The findings of this diagnostic study suggest that breath analysis has promise for COVID-19 detection. However, similar to rapid antigen testing, the emergence of new variants poses diagnostic challenges.

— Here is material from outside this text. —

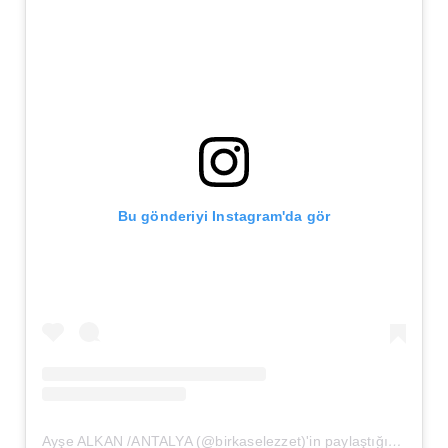
Bu gönderiyi Instagram'da gör
Ayşe ALKAN /ANTALYA (@birkaselezzet)'in paylaştığı bir gönderi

The results of this study warrant additional evaluation on how to overcome these challenges to use breath analysis to improve the diagnosis and care of patients.
呼吸分析已被探索作为一种非侵入性手段来检测 COVID-19。然而,新兴的 SARS-CoV-2 变体(如奥密克戎)对呼气谱和呼吸分析的诊断准确性的影响尚不清楚。
评估当 SARS-CoV-2 的德尔塔和奥密克戎变体最为流行时,呼吸分析检测 COVID-19 患者的诊断准确性。
设计、设置和参与者:这项诊断研究包括了一组在 2021 年 4 月至 2022 年 5 月期间使用逆转录酶聚合酶链反应对 COVID-19 检测呈阳性和阴性的患者队列,涵盖了德尔塔变体被奥密克戎变体超越成为主要变体的时期。患者通过密歇根大学卫生系统的重症监护病房和急诊部招募。患者的呼吸通过便携式气相色谱进行分析。
确定了不同的 VOC 生物标志物集,这些标志物可以区分 COVID-19(SARS-CoV-2 德尔塔和奥密克戎变体)和非 COVID-19 疾病。
总体而言,分析了 167 名成年患者的 205 个呼吸样本。共有 77 名患者(平均[标准差]年龄,58.5[16.1]岁;41[53.2%]男性患者;13[16.9%]黑人患者和 59[76.6%]白人患者)患有 COVID-19,91 名患者(平均[标准差]年龄,54.3[17.1]岁;43[47.3%]男性患者;11[12.1%]黑人患者和 76[83.5%]白人患者)患有非 COVID-19 疾病。一些患者在多个日子进行了分析。在 94 个阳性样本中,根据密歇根州和美国疾病控制与预防中心的监测数据,41 个样本来自 2021 年感染德尔塔或其他变体的患者,53 个样本来自 2022 年感染奥密克戎变体的患者。发现 4 个 VOC 生物标志物可区分 COVID-19(德尔塔和其他 2021 变体)和非 COVID-19 疾病,准确率为 94.7%。然而,当这些生物标志物应用于奥密克戎变体时,准确率大幅下降至 82.1%。发现 4 个新的 VOC 生物标志物可区分奥密克戎变体和非 COVID-19 疾病(准确率,90.9%)。呼吸分析对奥密克戎变体的准确率为 91.5%,对所有 SARS-CoV-2 变体的 COVID-19(所有 SARS-CoV-2 变体)与非 COVID-19 疾病的准确率为 90.2%。
这项诊断研究的结果表明,呼吸分析在 COVID-19 检测方面具有潜力。然而,与快速抗原检测类似,新变体的出现带来了诊断挑战。本研究的结果需要进一步评估如何克服这些挑战,以利用呼吸分析来改善患者的诊断和护理。